Native Tongue by Suzette Haden Elgin

Native Tongue by Suzette Haden Elginfour-stars
Native Tongue by Suzette Haden Elgin
Series: Native Tongue #1
Genres: Science Fiction, Feminist Fiction, Feminist Science Fiction, Linguistic Fiction, Dystopia Fiction
Published by The Feminist Press at CUNY on 2000 November 1
Format: Mass-Market Paperback
Pages: 327

Native Tongue is a fascinating treatment of what role linguistics might play in alien contact. Language issues are oft-neglected (not always, just often) in science fiction with good reason: the reader would get impatient with the delays in the “main story”. But in this novel, the linguists play a central role, and the issues and impacts of coping with the task of communicating with aliens are addressed.

Another significantly interesting aspect of this story is the setting itself.

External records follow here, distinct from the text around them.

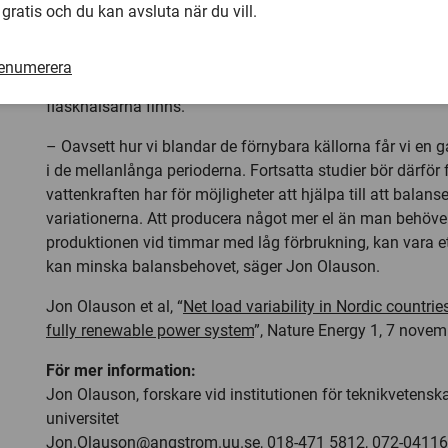
gäller att leverera el över hela Norden. Med dagens distri
 gratis och du kan avsluta när du vill.
det svårare att klara leveransen överallt med enbart förnyb
vi till exempel väldigt mycket produktion i norr men mest
renumerera
Nästa steg är att bygga upp modeller av hela kraftsysteme
flaskhalsarna finns.
– Oavsett hur vi blandar de förnybara källorna får vi en g
i de mellanlånga perioderna. Fortsatta studier bör därför
vattenkraften har för möjligheter att hjälpa till att balans
variationerna. Att producera något mer el än man behöve
produktionen vid timmar med låg förbrukning, kan vara e
kan minska balansbehovet, säger Jon Olauson.
Jon Olauson et al, “
Net load variability in Nordic countrie
fully renewable power system
”, Nature Energy 1, 7 nove
För mer information:
Jon Olauson, forskare vid institutionen för teknikvetensk
universitet
Jon.Olauson@angstrom.uu.se
, 018-471 5812, 072-0411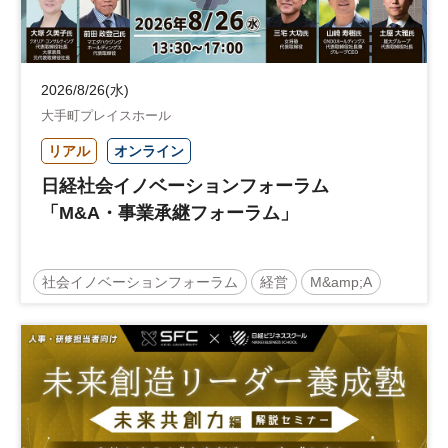
2026/8/26(水)
大手町プレイスホール
リアル
オンライン
日経社会イノベーションフォーラム
「M&A・事業承継フォーラム」
社会イノベーションフォーラム
経営
M&amp;A
事業承継
中堅中小企業
日経社会イノベーションフォーラム
参加無料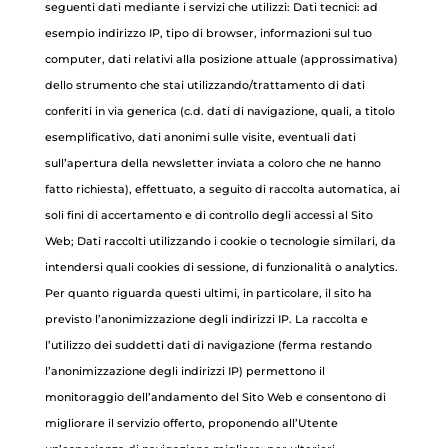
seguenti dati mediante i servizi che utilizzi: Dati tecnici: ad
esempio indirizzo IP, tipo di browser, informazioni sul tuo
computer, dati relativi alla posizione attuale (approssimativa)
dello strumento che stai utilizzando/trattamento di dati
conferiti in via generica (c.d. dati di navigazione, quali, a titolo
esemplificativo, dati anonimi sulle visite, eventuali dati
sull’apertura della newsletter inviata a coloro che ne hanno
fatto richiesta), effettuato, a seguito di raccolta automatica, ai
soli fini di accertamento e di controllo degli accessi al Sito
Web; Dati raccolti utilizzando i cookie o tecnologie similari, da
intendersi quali cookies di sessione, di funzionalità o analytics.
Per quanto riguarda questi ultimi, in particolare, il sito ha
previsto l’anonimizzazione degli indirizzi IP. La raccolta e
l’utilizzo dei suddetti dati di navigazione (ferma restando
l’anonimizzazione degli indirizzi IP) permettono il
monitoraggio dell’andamento del Sito Web e consentono di
migliorare il servizio offerto, proponendo all’Utente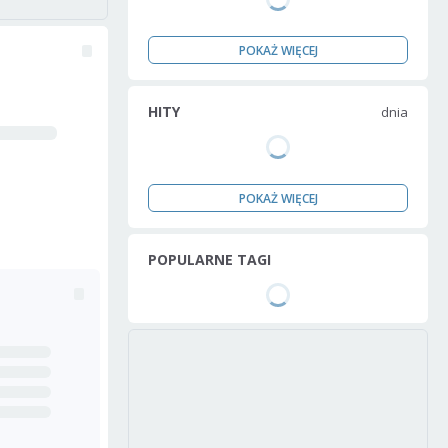
POKAŻ WIĘCEJ
HITY
dnia
POKAŻ WIĘCEJ
POPULARNE TAGI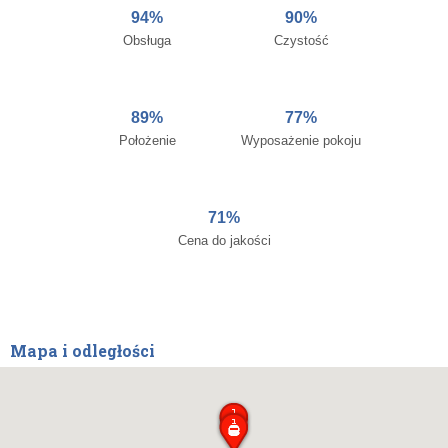
94%
90%
Obsługa
Czystość
89%
77%
Położenie
Wyposażenie pokoju
71%
Cena do jakości
Mapa i odległości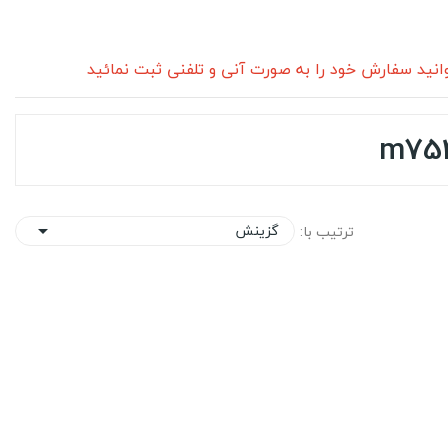
نید سفارش خود را به صورت آنی و تلفنی ثبت نمائید
گزینش
ترتیب با:
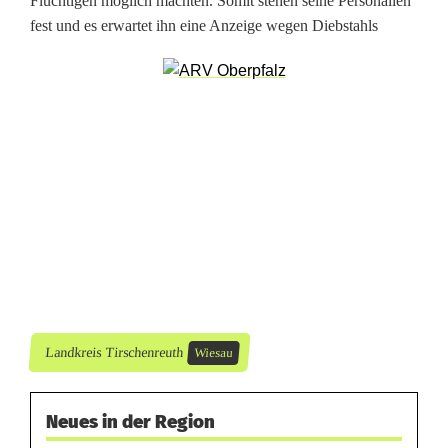
Flüchtigen möglich machten. Somit stehen seine Personalien
:
fest und es erwartet ihn eine Anzeige wegen Diebstahls
L
a
d
e
n
d
i
e
b
Landkreis Tirschenreuth
Wiesau
f
l
Neues in der Region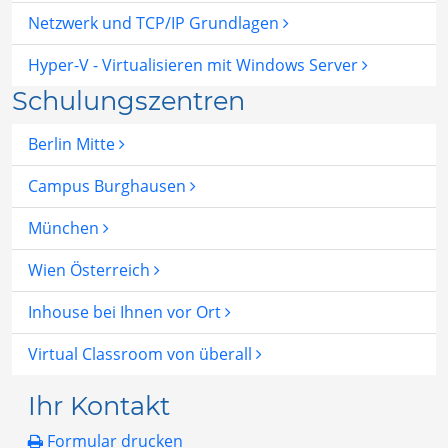
Netzwerk und TCP/IP Grundlagen
Hyper-V - Virtualisieren mit Windows Server
Schulungszentren
Berlin Mitte
Campus Burghausen
München
Wien Österreich
Inhouse bei Ihnen vor Ort
Virtual Classroom von überall
Ihr Kontakt
Formular drucken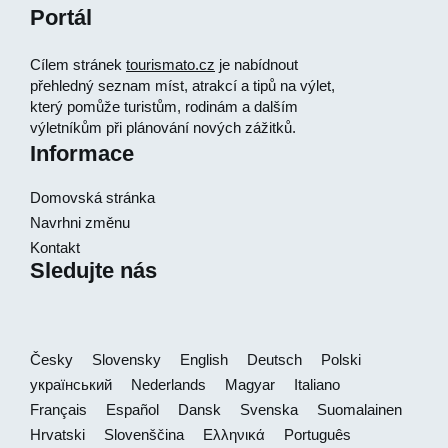
Portál
Cílem stránek
tourismato.cz
je nabídnout
přehledný seznam míst, atrakcí a tipů na výlet,
který pomůže turistům, rodinám a dalším
výletníkům při plánování nových zážitků.
Informace
Domovská stránka
Navrhni změnu
Kontakt
Sledujte nás
Česky
Slovensky
English
Deutsch
Polski
український
Nederlands
Magyar
Italiano
Français
Español
Dansk
Svenska
Suomalainen
Hrvatski
Slovenščina
Ελληνικά
Português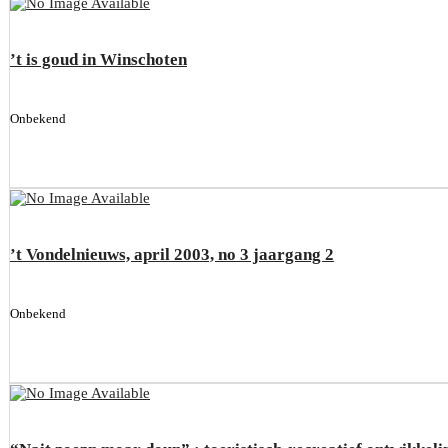
’t is goud in Winschoten
Onbekend
’t Vondelnieuws, april 2003, no 3 jaargang 2
Onbekend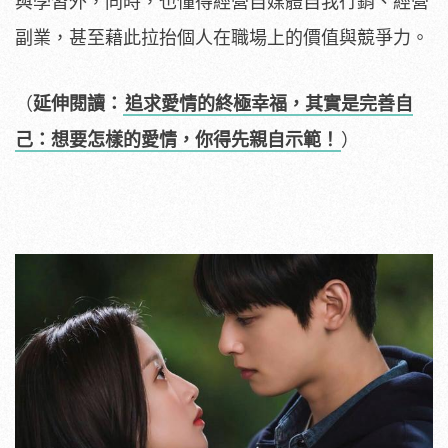
與學習外，同時，也懂得經營自媒體自我行銷、經營
副業，甚至藉此拉抬個人在職場上的價值與競爭力。
（
延伸閱讀：
追求愛情的終極幸福，其實是完善自
己：想要怎樣的愛情，你得先親自示範！
）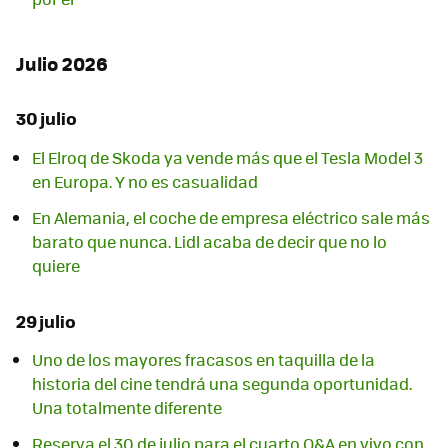
Julio 2026
30 julio
El Elroq de Skoda ya vende más que el Tesla Model 3
en Europa. Y no es casualidad
En Alemania, el coche de empresa eléctrico sale más
barato que nunca. Lidl acaba de decir que no lo
quiere
29 julio
Uno de los mayores fracasos en taquilla de la
historia del cine tendrá una segunda oportunidad.
Una totalmente diferente
Reserva el 30 de julio para el cuarto Q&A en vivo con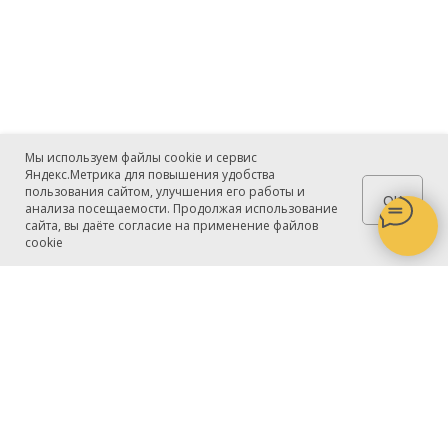
Мы используем файлы cookie и сервис
Яндекс.Метрика для повышения удобства
пользования сайтом, улучшения его работы и
OK
анализа посещаемости. Продолжая использование
сайта, вы даёте согласие на применение файлов
cookie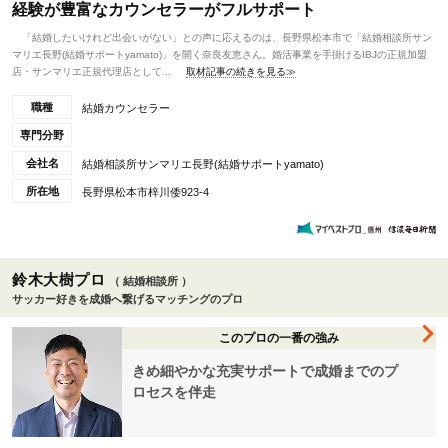
経験が豊富なカウンセラーがフルサポート
「結婚したいけれど出会いがない」との声に応えるのは、長野県松本市で「結婚相談所サン
マリエ長野(結婚サポートyamato)」を開く奈良友恵さん。婚活事業を手掛けるIBJの正規加盟
店・サンマリエ正規代理店として...
取材記事の続きを見る≫
職種
結婚カウンセラー
専門分野
会社名
結婚相談所サンマリエ長野(結婚サポートyamato)
所在地
長野県松本市梓川倭923-4
鈴木大樹プロ
（ 結婚相談所 ）
サッカー好きを成婚へ繋げるマッチングのプロ
このプロの一番の強み
きめ細やかな充実サポートで成婚までのプ
ロセスを伴走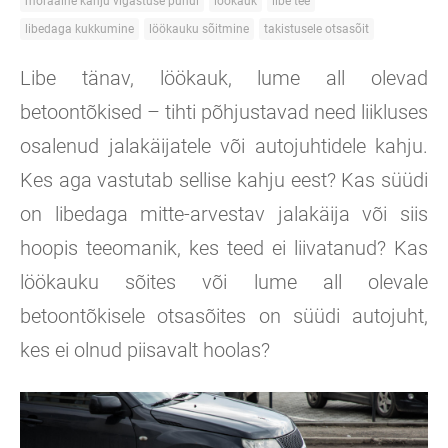
moraalne kahju vigastuse puhul
löökauk
libe tee
libedaga kukkumine
löökauku sõitmine
takistusele otsasõit
Libe tänav, löökauk, lume all olevad
betoontõkised – tihti põhjustavad need liikluses
osalenud jalakäijatele või autojuhtidele kahju.
Kes aga vastutab sellise kahju eest? Kas süüdi
on libedaga mitte-arvestav jalakäija või siis
hoopis teeomanik, kes teed ei liivatanud? Kas
löökauku sõites või lume all olevale
betoontõkisele otsasõites on süüdi autojuht,
kes ei olnud piisavalt hoolas?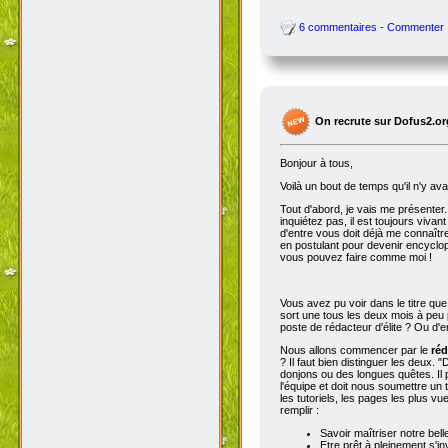
6 commentaires - Commenter
On recrute sur Dofus2.or
Bonjour à tous,
Voilà un bout de temps qu'il n'y av
Tout d'abord, je vais me présenter. 
inquiétez pas, il est toujours viva
d'entre vous doit déjà me connaître
en postulant pour devenir encyclop
vous pouvez faire comme moi !
Vous avez pu voir dans le titre qu
sort une tous les deux mois à peu p
poste de rédacteur d'élite ? Ou d'e
Nous allons commencer par le
réd
? Il faut bien distinguer les deux. "
donjons ou des longues quêtes. Il p
l'équipe et doit nous soumettre un t
les tutoriels, les pages les plus v
remplir :
Savoir maîtriser notre bell
Etre prêt à pleinement s'in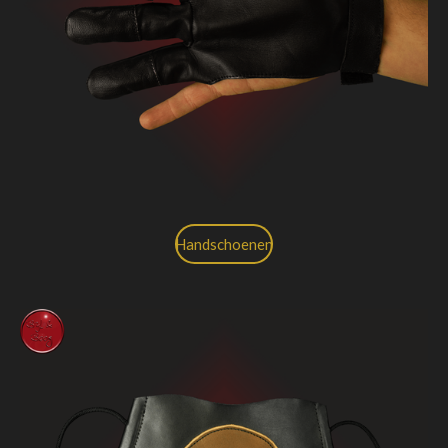
Handschoenen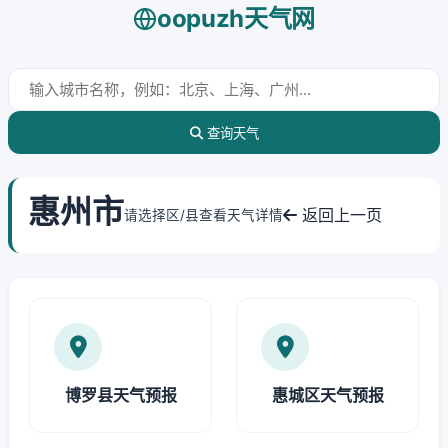
oopuzh天气网
查询天气
惠州市
返回上一页
请选择区/县查看天气详情
博罗县天气预报
惠城区天气预报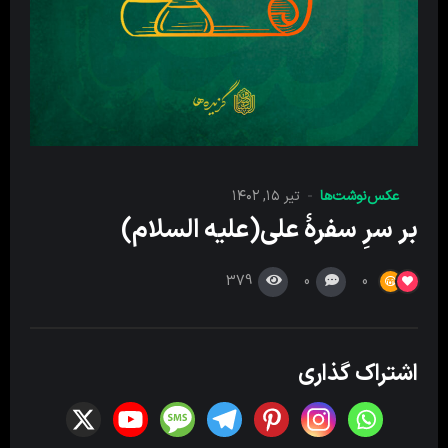
عکس‌نوشت‌ها
تیر ۱۵, ۱۴۰۲
بر سرِ سفرۀ علی(علیه السلام)
379
0
0
اشتراک گذاری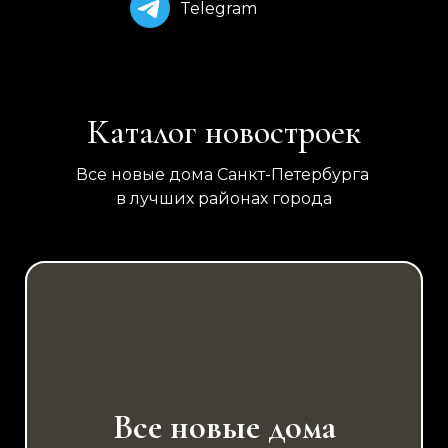
Telegram
Каталог новостроек
Все новые дома Санкт-Петербурга
в лучших районах города
Все новые дома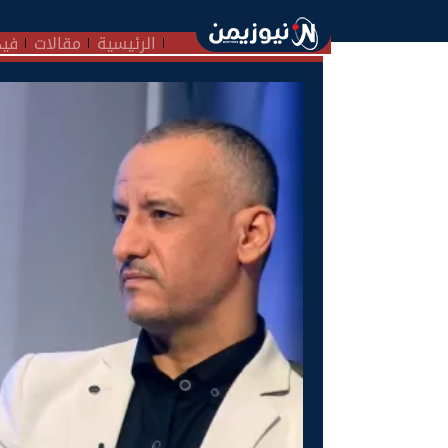
الرئيسية
مقالات
فيد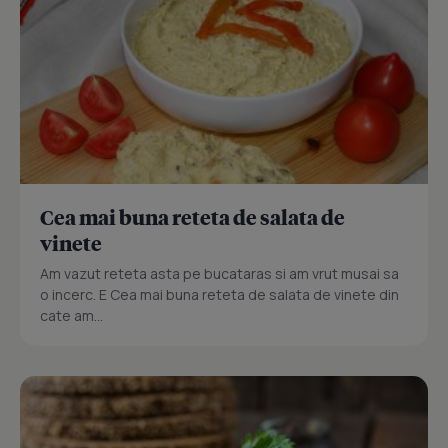
Cea mai buna reteta de salata de
vinete
Am vazut reteta asta pe bucataras si am vrut musai sa
o incerc. E Cea mai buna reteta de salata de vinete din
cate am...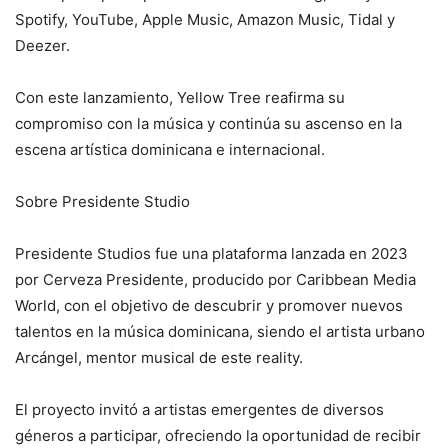
Spotify, YouTube, Apple Music, Amazon Music, Tidal y
Deezer.
Con este lanzamiento, Yellow Tree reafirma su
compromiso con la música y continúa su ascenso en la
escena artística dominicana e internacional.
Sobre Presidente Studio
Presidente Studios fue una plataforma lanzada en 2023
por Cerveza Presidente, producido por Caribbean Media
World, con el objetivo de descubrir y promover nuevos
talentos en la música dominicana, siendo el artista urbano
Arcángel, mentor musical de este reality.
El proyecto invitó a artistas emergentes de diversos
géneros a participar, ofreciendo la oportunidad de recibir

In this setting, laws were passed which set the civil rights of women back hundreds of years. The book examines aspects of the society that comes out of those laws about a hundred years later. It does so without being aggressively feminist and still keeps the concerns of the characters immediate rather than dramatic.

The characters, while interesting, do not feel fully developed to me…I like to have fairly extensive depth to characters, and these don’t meet that standard. Otherwise, the book is an excellent science fiction read.